OPEC set to reconvene for further deliberations

Algeria’s Minister of Energy and President of the OPEC Conference Abdelmadjid Attar.

Adjourning the 180th Meeting of the OPEC Conference on Monday; with member country delegations set to reconvene for further deliberations on Tuesday.

The meeting, held over videoconference; started with remarks from Algeria’s Minister of Energy and President of the OPEC Conference Abdelmadjid Attar here earlier. Attar welcomed Iraq Oil Minister Ihsan Abdul Jabbar Ismaeel to the grouping. While thanking his predecessor Thamir Abbas Al-Ghadhban for his contributions and services.

He also stated that the year 2020 continues to be a year of immense challenges caused by the COVID-19 pandemic. Adding, it continues to affect adversely the global economy and, consequently, the world energy markets, in an unprecedented manner.

He said, “The road to recovery is long and bumpy. It requires great patience. However, there are signs of light at the end of the tunnel. Next year, the global economy is to return to growth; expanding by an estimated at 4.4%, and oil demand growth is to be high, in the tune of 6.1 mb/d.

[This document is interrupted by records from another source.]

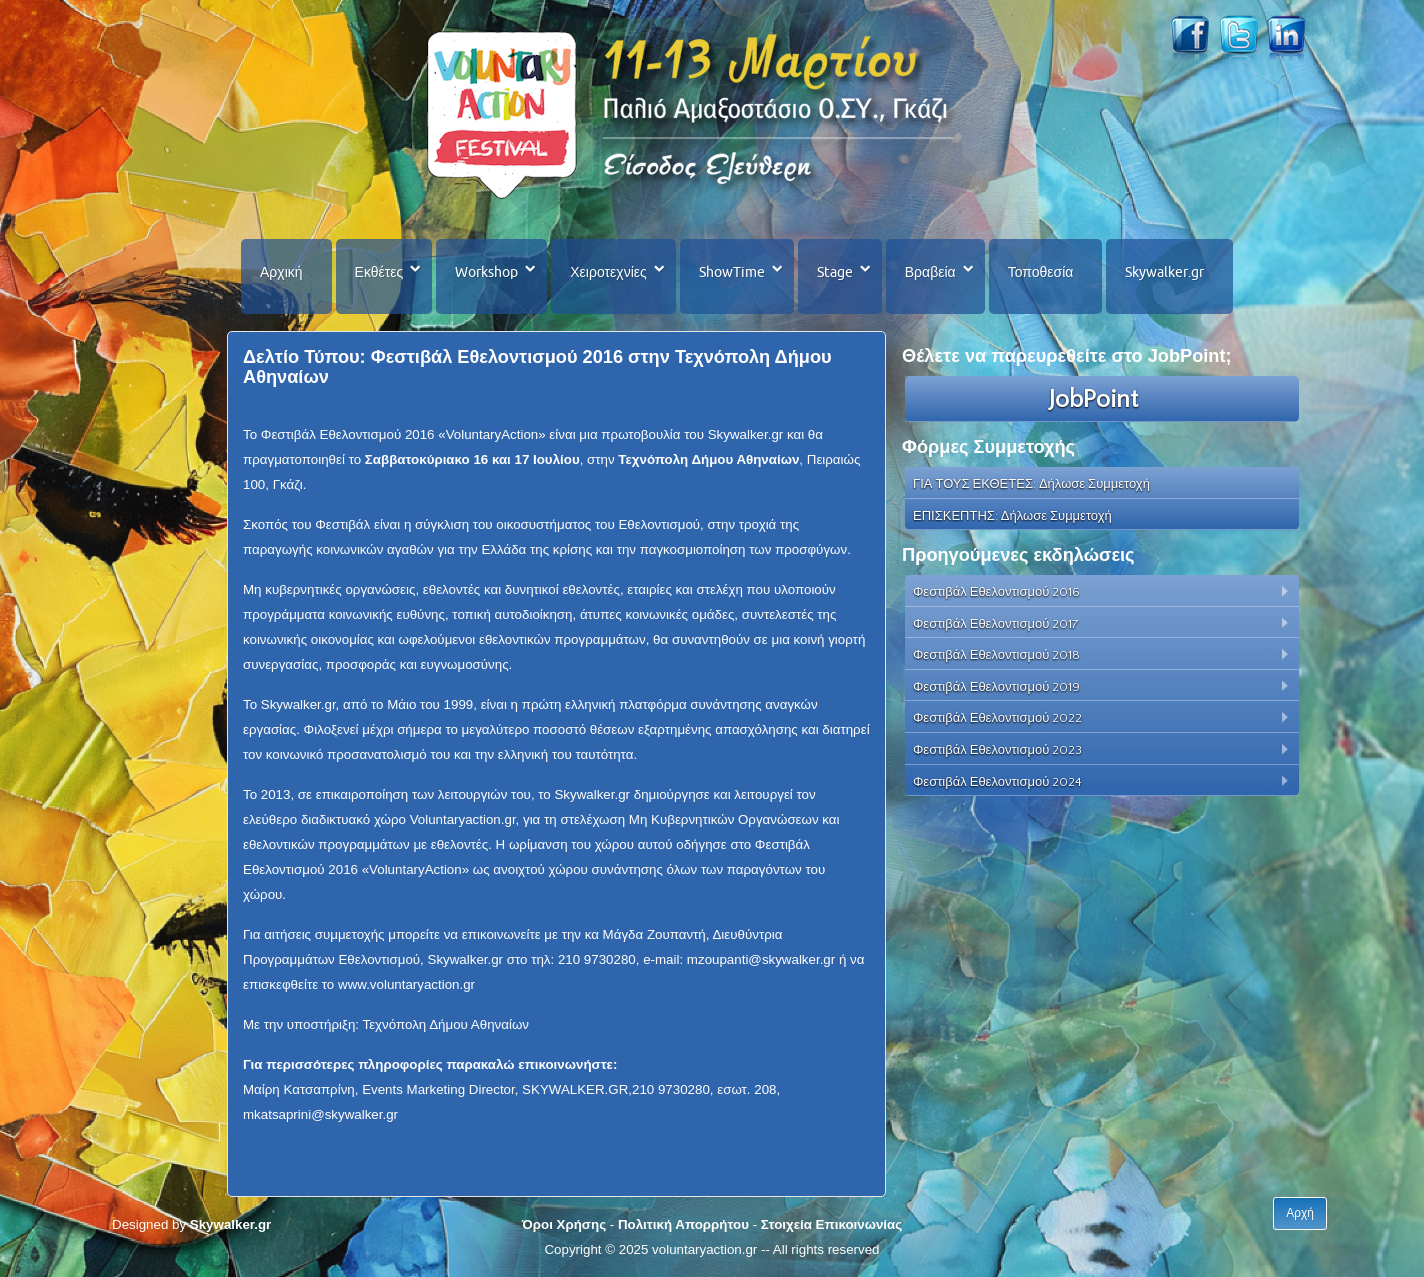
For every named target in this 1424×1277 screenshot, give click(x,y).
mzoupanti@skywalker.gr (761, 959)
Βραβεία (930, 272)
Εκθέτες (379, 272)
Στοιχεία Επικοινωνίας (831, 1224)
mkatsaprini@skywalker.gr (320, 1114)
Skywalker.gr (1164, 272)
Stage (835, 272)
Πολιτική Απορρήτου (683, 1224)
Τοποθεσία (1041, 272)
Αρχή (1300, 1213)
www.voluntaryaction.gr (406, 984)
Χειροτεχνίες (608, 272)
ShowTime (732, 272)
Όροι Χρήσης (564, 1224)
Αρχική (281, 272)
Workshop (486, 272)
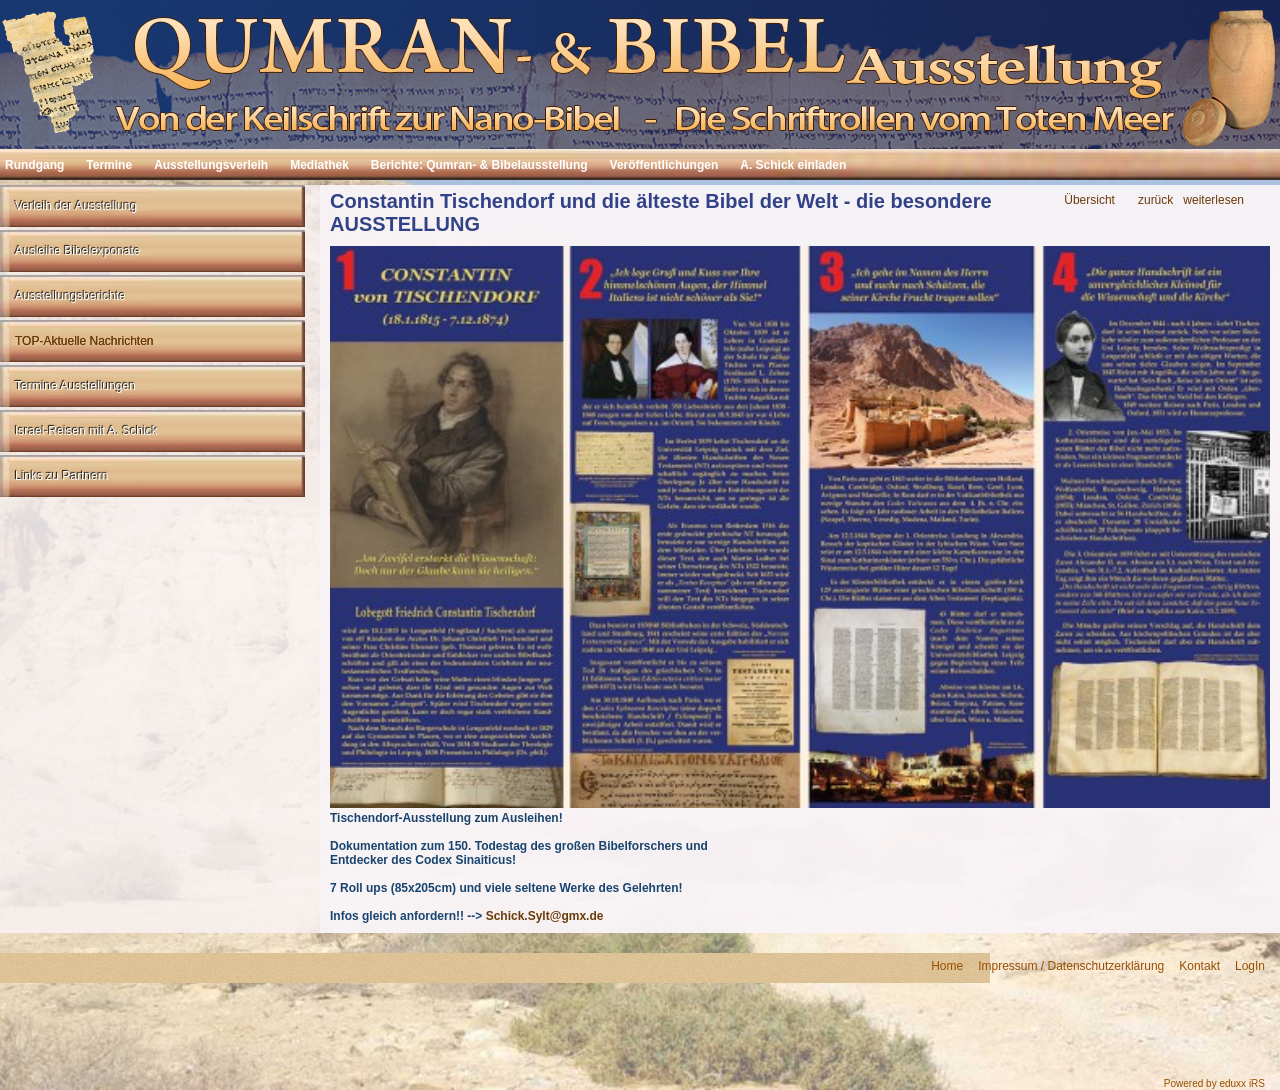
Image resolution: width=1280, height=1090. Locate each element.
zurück (1155, 200)
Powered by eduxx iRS (1214, 1083)
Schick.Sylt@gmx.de (545, 916)
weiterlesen (1213, 200)
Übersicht (1089, 200)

“This brighter outlook for 2021 gives us a cautious optimism. It is also a clear indication that we are on the right path.”

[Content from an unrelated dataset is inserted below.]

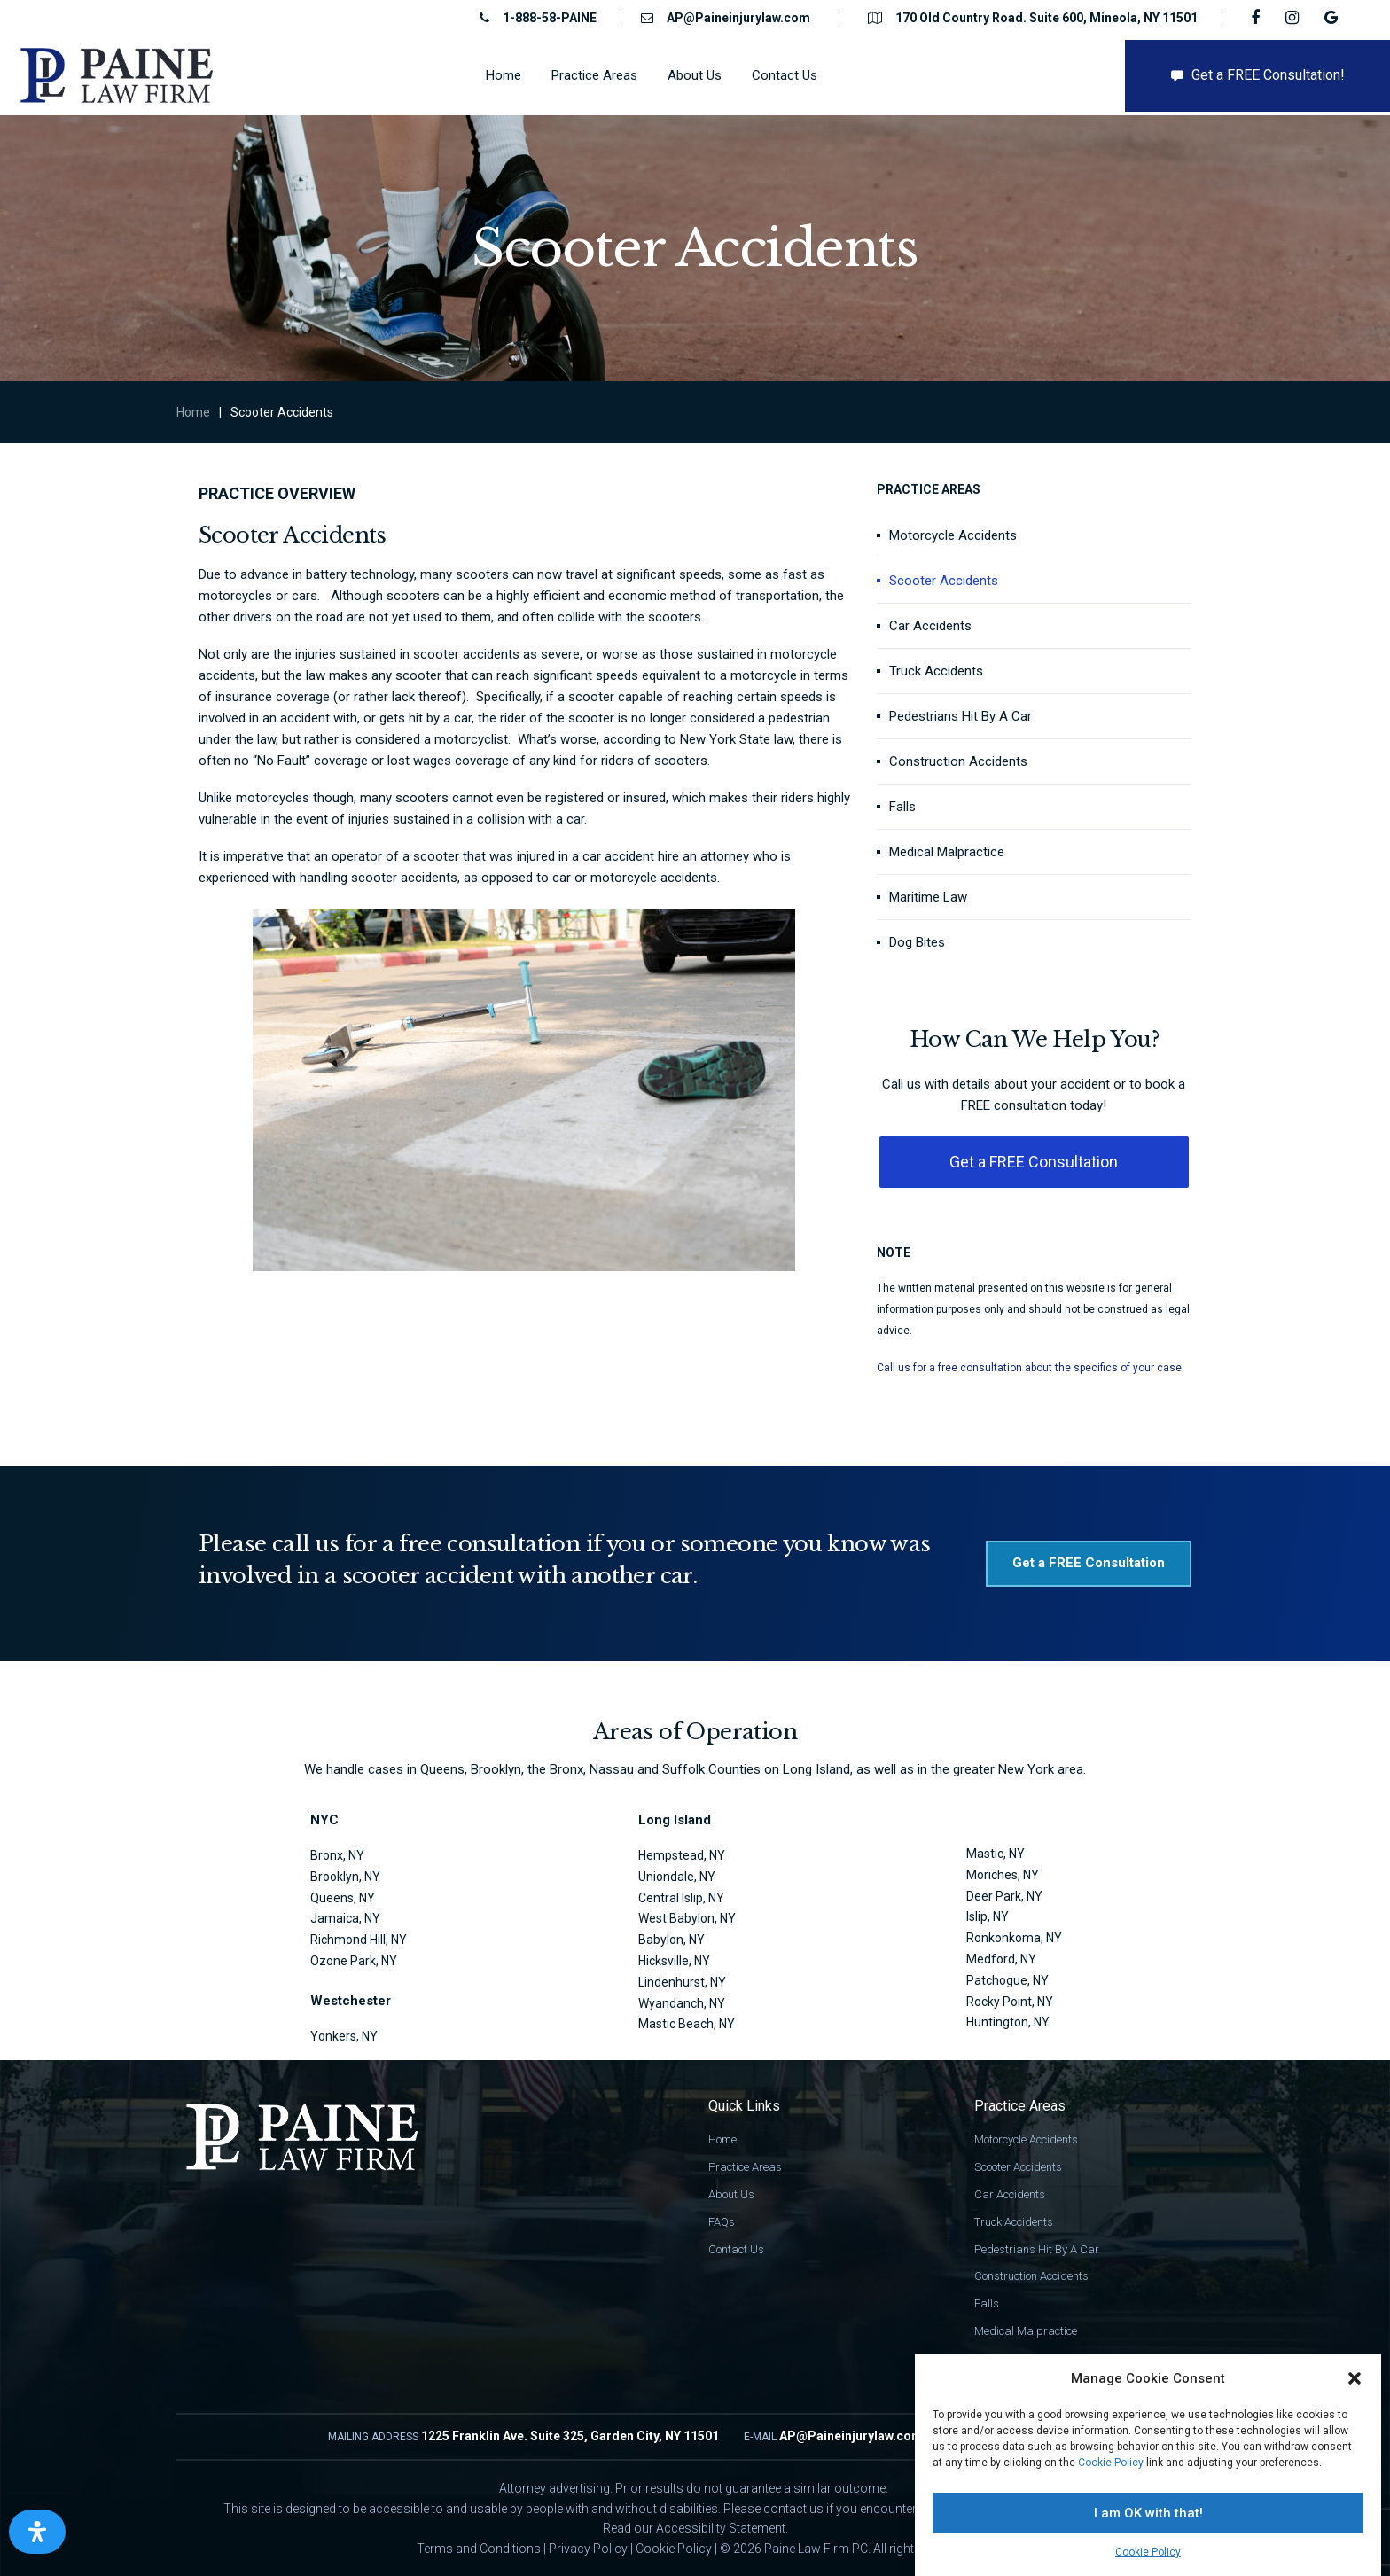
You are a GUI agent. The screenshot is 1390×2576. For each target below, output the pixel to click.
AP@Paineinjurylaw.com (738, 18)
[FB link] (1257, 18)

While the outlook for 2021 seemed bright; Rystad Energy opined that most traders who thought that OPEC’s production boost postponement was a done deal. It was due to be now, could be in for a surprise with a consensus on the deal not arrived yet.

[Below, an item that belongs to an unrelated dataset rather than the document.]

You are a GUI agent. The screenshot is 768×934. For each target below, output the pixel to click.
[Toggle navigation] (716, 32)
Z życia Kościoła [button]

In a development that was a surprise for many, except for experienced OPEC+ observers; several members have their objections to approve an extension of the current production quota, it said.

Although Algerians to say that OPEC side of the alliance reached a consensus on Monday to extend the current cuts by 3 months; the consensus is provisional and needs to be reaffirmed on Tuesday at the wider OPEC+ meeting.

Very little compensation

It is doubtful that the consensus among OPEC is solid; as certain producers complained about others’ lack of compliance and requested compensating their lag. Complaints against laggards echoed since the summer though but recording very little compensation. So it will take some convincing to seal the deal on Tuesday.

“We believe that OPEC+ will finally agree to extend the current production curtailments into 2021 for at least three months as, if it fails to do so, a glut of over 200 million barrels is waiting to be built from January till May,” Rystad Energy’s analysis said.

Oil prices fell Monday; as news broke that there is no clear consensus yet among the OPEC+ alliance on how to proceed from January. The group is to bring back curtailed production from January and, although rumors have it that an extension of current output levels is possible instead, the economies of many of its members are tied to oil sales and are currently under pressure.